A garden grows

Photos by Chris Brooks Maintenance personnel found a way to get Gator vehicle (for loading and transporting dirt and macadam) through a school hallway (top) to the Lincoln School courtyard where planter boxes (center) were assembled and 4H students busied themselves in the rain garden (above).
Photos by Chris Brooks
Maintenance personnel found a way to get Gator vehicle (for loading and
transporting dirt and macadam) through a school hallway (top) to the Lincoln
School courtyard where planter boxes (center) were assembled and
4H students busied themselves in the rain garden (above).

KEARNY –

The transformation is pretty much complete: Lincoln Middle School’s courtyard is now fully equipped with an outdoor “green infrastructure” classroom.

It’s a place where students will explore “how rain gardens, rainwater harvesting systems and other ‘green’ technologies can reduce flooding and other hazards ….,” according to a Passaic Valley Sewerage Commission statement.

This summer, the PVSC partnered with Rutgers Cooperative Extension Water Resources Program to design and assemble the project in time for the opening of the fall semester.

And it didn’t come easy, said PVSC multi-media program coordinator (and Kearny resident) Chris Brooks, who outlined how the project came together at last week’s Kearny Board of Education meeting.

“In the 48 towns our agency serves, no one has anything like this,” he asserted.

Among the issues that came up – and which, he said, were successfully negotiated by a combination of PVSC restoration staff and the BOE’s plant operations supervisor Robert Elsmore and maintenance crew John Fearon and brother Brian – included maneuvering the PVSC’s heavy equipment through the school building to access the courtyard.

Doors were extended sufficiently wide to get an excavator through a side entrance and then 50 sheets of 3/4-inch plywood were laid down to protect the hallway floor and to minimize disruption of summer school classes, Brooks said.

Then came the task of beginning the conversion process by dismantling a 1,000 square foot macadam courtyard, partly by electronic saw and partly by hand. “We were in uncharted territory here,” he said. That was followed by digging out 15 yards of exposed dirt to create a depression for the rain garden.
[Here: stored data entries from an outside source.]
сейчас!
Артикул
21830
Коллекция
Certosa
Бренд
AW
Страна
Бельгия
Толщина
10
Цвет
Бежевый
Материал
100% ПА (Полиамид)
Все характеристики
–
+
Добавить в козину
Workers then installed 30 cubic yards of clean topsoil, 25 cubic yards of mulch and 10 cubic yards of stone for proper drainage for the rain garden where Lincoln’s newly formed 4H Club were busy – even during a week of 90-degree days – planting seeds.

They also assembled 10 wood planter boxes, with some designed for access by up to five physically impaired plus possibly senior citizens (if the garden is opened to the community) and several reserved for small children, with each box held together by gluing and pinning and then filled with soil.

To create access for the impaired, workers built and laid out 700 linear feet of boardwalk decking as a ramp for wheelchairs to navigate.

For the makeshift classroom, workers fashioned six benches made from trees recovered from the Passaic River and anchored by three cubic yards of concrete footings, along with a wood teacher’s podium.

Workers – with help from Lincoln’s newly formed 4H Club — planted three dogwood trees, a plum tree and hundreds of landscape plugs.

And the last piece was the arrival of the greenhouse, complete with stove bottom, anchored into the ground and positioned to get maximum sun exposure.

Total project cost, including materials and disposal, was $16,300, Brooks said.

The site, Brooks suggested, could also be an ideal spot for such activities as evening astronomy study or music performances.

A companion piece to the garden will be a new afterschool STEAM (Science, Technology, Engineering, Art & Math) Club in which 20 Lincoln kids will engage in “WaterBotics,” building robots and maneuvering them under water.

“This really is what a 21st century class is all about,” said Schools Superintendent Patricia Blood. “More great things in Kearny schools.”